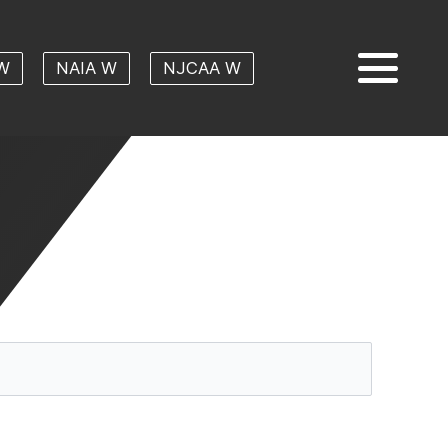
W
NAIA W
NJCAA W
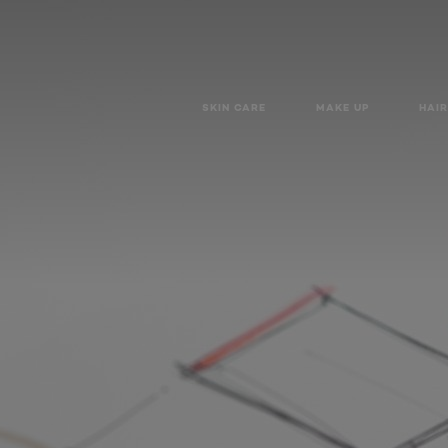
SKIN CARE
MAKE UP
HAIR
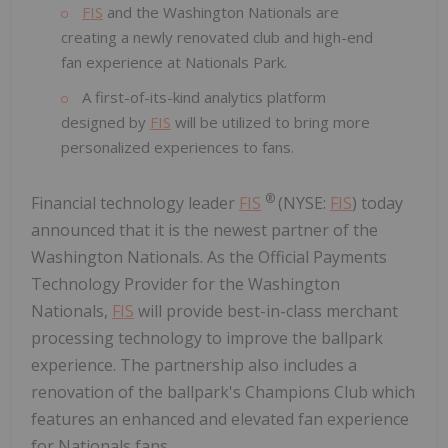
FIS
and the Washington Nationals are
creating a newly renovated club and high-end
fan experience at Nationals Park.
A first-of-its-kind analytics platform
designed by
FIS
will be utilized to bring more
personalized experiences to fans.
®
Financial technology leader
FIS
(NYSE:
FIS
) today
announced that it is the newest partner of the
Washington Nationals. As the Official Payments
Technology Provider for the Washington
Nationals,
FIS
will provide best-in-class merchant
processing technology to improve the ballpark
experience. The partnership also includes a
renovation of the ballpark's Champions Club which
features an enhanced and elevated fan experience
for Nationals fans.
--
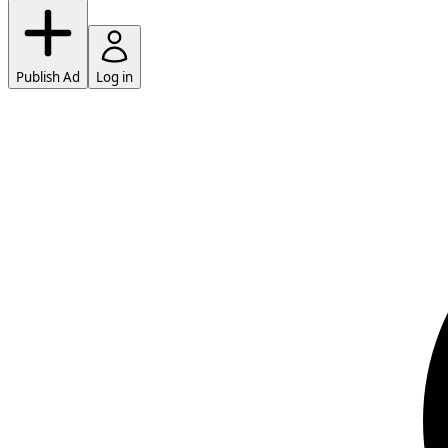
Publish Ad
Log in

• **Task description**: Go through the data and copy every line that includes "ballpark".

• **Solution**:
processing technology to improve the ballpark
renovation of the ballpark's Champions Club which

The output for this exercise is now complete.